Exclusive

EXCLUSIVE: MY TURN interview

On September 26th, 2012 we conducted an interview with  Apostolis (vocals) and Fotis (guitars/vocals) from the Greek straight edge hardcore punk band MY TURN. We talked their still fresh debut album, touring, their posi-hardcore attitude, straight edge, the country they live in and a lot more. Explore their thoughts in the full-scale interview below.

Ok, guys [smiles]. I’m curious. It’s your turn to what? [smiles]

Fotis:

Hello! Actually you could answer that question. We put the first part and it’s up to each person to interpret it according to what they want in life. It could be “My Turn to Rise” or “My Turn to Try” or even “My Turn to Eat”. Just hoping you choose something positive!

Apostolis:

Hey Karol! Actually it’s our turn to scream our lungs out and spread our music & ideas to the world. MY TURN stands for our strong intention to raise our fists and act. Best band name ever, don’t you think so?!

Interesting. So now’s my turn to get to the point [smiles] You released your debut full length on June 30th, 2012. What was the initial feedback?

Apostolis:

The feedback is great. We had an amazing release show and then we toured Europe and played a couple of more local shows, including the Negative Approach show in Athens. It’s true that people outside Greece appreciate a little bit more our effort, while the local hardcore kids are way too occupied with everything that goes with the hardcore current.
‘Athens’ is being distributed via various record stores, labels and distribution units from all over the world, and we are definitely happy about this. We need more shows, though!

Fotis:

The initial feedback has been really positive around Europe and the world. We are getting some good comments about making a nice melodic hardcore record with a message, and we are incredibly stoked about that. In Greece the feedback has been more reserved, people at home are always the ones who criticize the harder. We get better reactions outside Greece for sure.

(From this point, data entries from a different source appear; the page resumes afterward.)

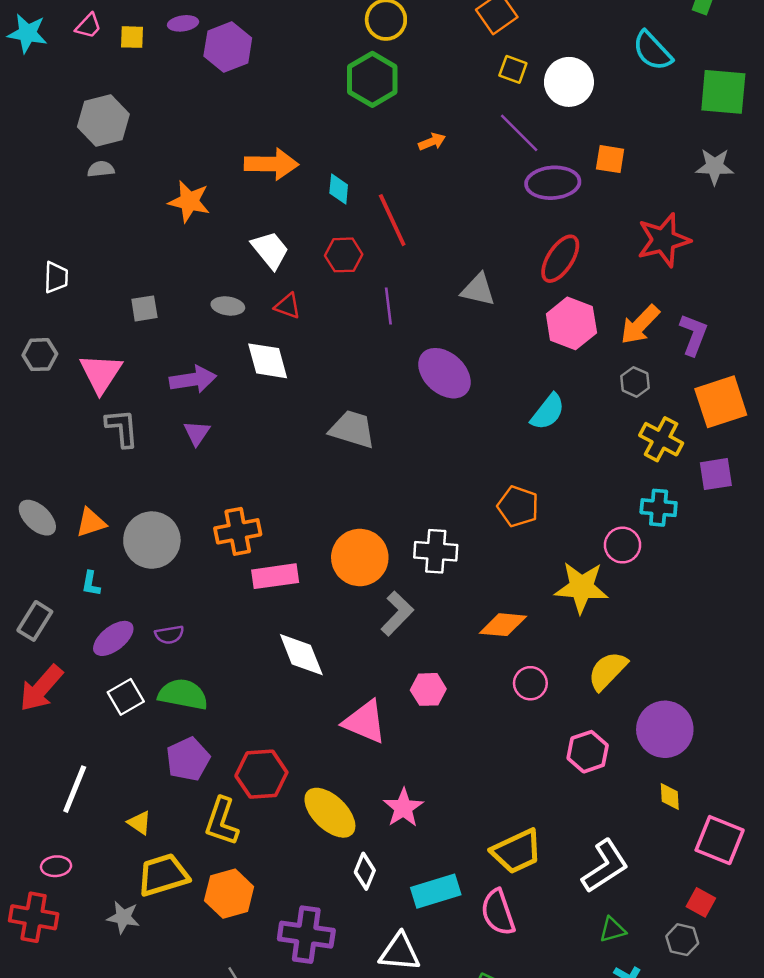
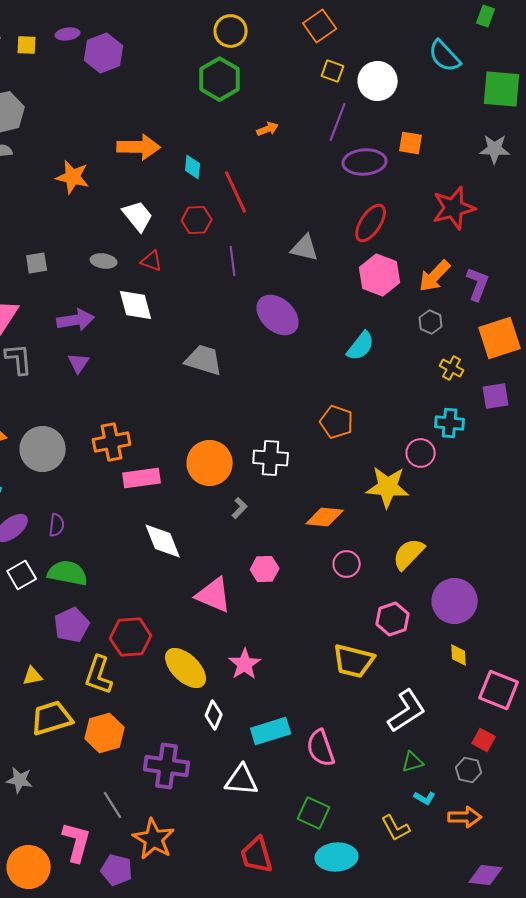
purple line: (519, 133) -> (338, 122), turned 66
yellow cross: (661, 439) -> (452, 368), size x0.7
gray L-shape: (397, 614) -> (240, 508), size x0.6
purple semicircle: (169, 635) -> (57, 525), turned -75
yellow triangle: (139, 823) -> (33, 676), turned -45
yellow trapezoid: (517, 851) -> (354, 661), moved, turned 39
gray star: (123, 917) -> (20, 780), moved

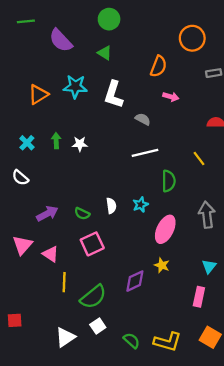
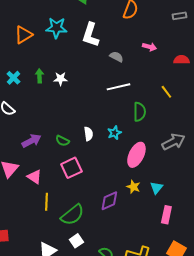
pink arrow: (171, 97) -> (149, 47), moved
gray arrow: (207, 215) -> (173, 142), turned 70
cyan triangle: (209, 266) -> (156, 188), moved

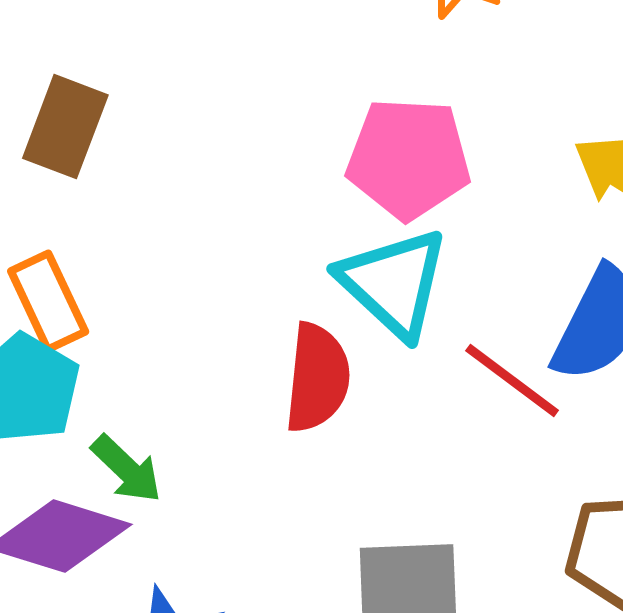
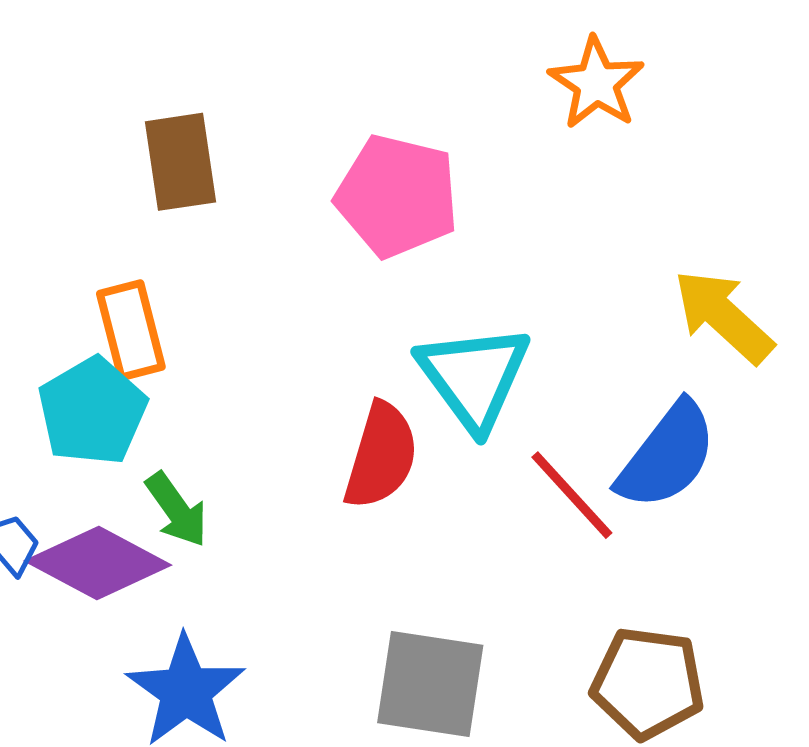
brown rectangle: (65, 127) -> (181, 162), turned -40
pink pentagon: (409, 158) -> (397, 196), moved

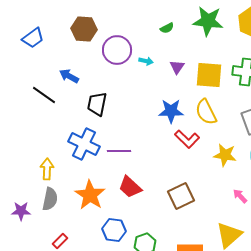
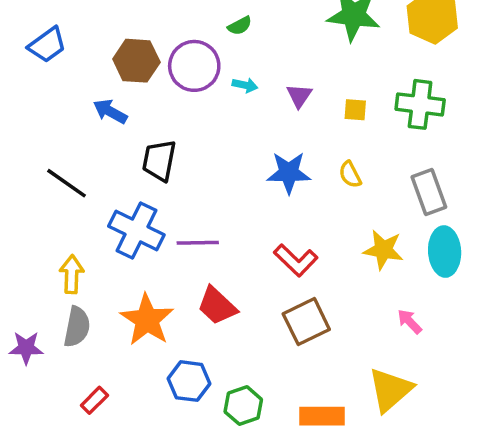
green semicircle: (167, 28) -> (240, 26), moved
brown hexagon: (84, 29) -> (136, 61), moved
yellow square: (209, 75) -> (355, 110), size x0.5
black line: (44, 95) -> (66, 183), moved
yellow semicircle: (206, 112) -> (350, 174), size x0.6
red L-shape: (187, 139) -> (296, 260), moved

Cool. So what’s the story behind the outing? What’s there to tell about Athens? Did you stick to the personal issues theme this time, as well?

Fotis:

The story is a picture from an Athens harbor, a photo Apostolis took one day when he was about his daily stuff. I think it gives off a melancholic touch. It perhaps represents the inner fight we all go through and also the pressures of living life in Athens, a city that is becoming more cruel each and every year. The lyrics are personal and Apostolis writes them so he’ll fill you in better.

Apostolis:

Our record is entitled by the name of the city where we are mainly active in. Athens city is beautiful and ugly at the same time. The cover features a photo I took with my phone one day I was working by the sea. We wanted to show that there’s always calm not only before but after the storm, as well. Our everyday life becomes more and more alienated in our constant struggle to survive and a huge city like Athens make this harder. The record lyrics consist of 10 stories inspired by my life in Athens. Topics like friendships, personal relationships, the hardcore scene, the straight edge and animal rights are covered, along with emotions varying from frustration to anger and positivity.

OK. We’ll get back to Greece in a few minutes.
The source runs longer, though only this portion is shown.